Model refinement and molecular docking of the vaccine candidate peptide
The refinement process has performed for the predicted model using the GalaxyWeb server. In this process, the server refined the secondary structure elements like; loop regions and side chains based on several factors containing similarity score (GDT-HA), clash score, RMSD, and MolProbity. The global distance test (GDT_TS) is a measure of similarity between two protein structures with known amino acid correspondences with a different tertiary structure. The GDT-HA is a high accuracy version of GDT_TS which selects smaller cut-off distances that were half of the size of GDT_TS and thus is more rigorous. The root-mean-square deviation (RMSD) is the average distance between backbone atoms in the protein structure. The MolProbity score reflects the crystallographic resolution. A structure with a numerically lower MolProbity score than its actual crystallographic resolution is, quality-wise, better than the average structure at that resolution. This Table presented the GalaxyWeb server as a result of the refinement process for the 3D predicted model of the proposed vaccine. Table 4 shows the five suggested refined models. The first presented model with GDT-HA and RMSD of 0.8951 and 0.542 selected for further considerations. However, the clash score for the chosen model was 33.6, reported score for the initial model was about 24.1. The Rama favored scores was the other score that indicates the percentage of the residues in the most favored regions of the Ramachandran plot. This score changed from 64.2 to 84.4, simultaneously for the refined model in comparison to the initial model.

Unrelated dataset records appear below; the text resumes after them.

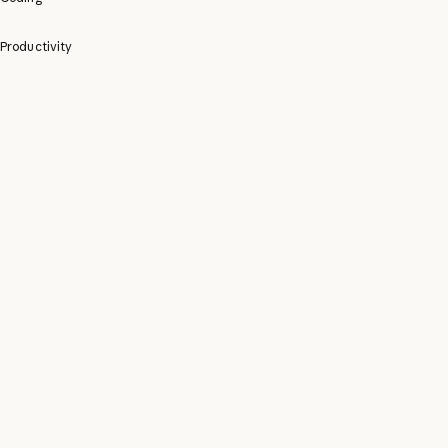
Productivity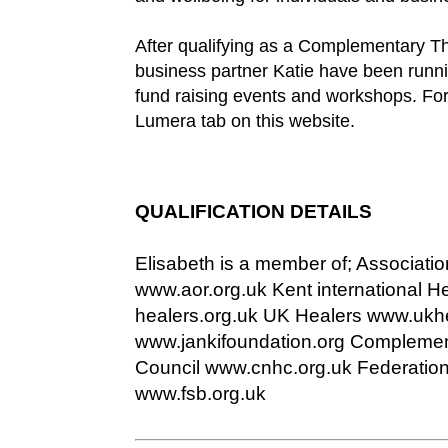
After qualifying as a Complementary Th
business partner Katie have been runni
fund raising events and workshops. For
Lumera tab on this website.
QUALIFICATION DETAILS
Elisabeth is a member of; Associatio
www.aor.org.uk Kent international H
healers.org.uk UK Healers www.ukhe
www.jankifoundation.org Complemen
Council www.cnhc.org.uk Federation
www.fsb.org.uk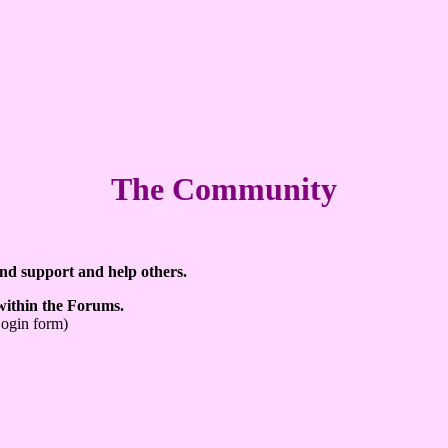
The Community
ind support and help others.
 within the Forums.
Login form)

Moreover, the geometric quality of the refined model has evaluated using the Ramachandran plot by the PROCHECK server. The quality of the predicted model was investigated before refinement and after the refinement process. Fig. 6 A shows the main Ramachandran plot for the 3D model before the refining process. Also, the Ramachandran plot for the refined model has shown in Fig. 6 B. The Ramachandran plot results of the initial structure of the designed vaccine included 59.1% in most favored regions while these proportions in the refined model were 78.7% that confirmed the refining process.

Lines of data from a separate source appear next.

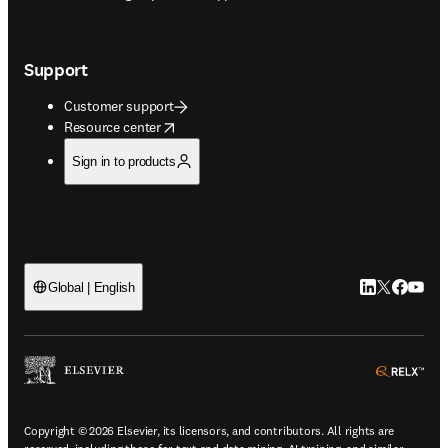
Support
Customer support
opens in new tab/window
Resource center
Sign in to products
LinkedIn open
Twitter ope
Facebook
YouTub
Global | English
ope
Copyright © 2026 Elsevier, its licensors, and contributors. All rights are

Furthermore, to validate the binding affinity and interaction of the peptide vaccine with TLR3, TLR4, MHC I, and MHC II molecules, the molecular docking process has been performed in the antibody-mode of the Cluspro 2.0 server. Results of docking scores in the antibody-mode included the lowest energy of -434.3, -515.1, -602.1, and -567.3 Kcal.mol-1 for MHC I, MHC II, TLR3, and TLR4, respectively (Table 5). Also, this server predicted a 3D structure for the docked molecules models (Fig. 7).
Back translation, codon optimization, and in silico cloning the candidate protein
While the bioinformatic and biochemical analysis was done on the constructed peptide vaccine, the amino acid sequence should be back-translated into nucleotide sequence and then inserted into an expression vector for expression in the bacterial system or other expression systems. For this goal, at first, the final amino acid sequence of peptide vaccine converted to nucleotide sequence using Snap-Gene 3.2.1 offline software. The nucleotide sequence was then optimized for codon usage in E. coli using the jcat server. For the next step, the restriction enzyme recognition site and polyhistidine tag added to the optimized nucleotide sequence. Also, the ORF frames for considering correct protein expression performed using the Snapp-Gene 3.2.1 software. Finally, the cloning of the nucleotide sequence into the PET 21 expression vector has simulated by using Snapp-Gene 3.2.1 offline software (Fig. 8).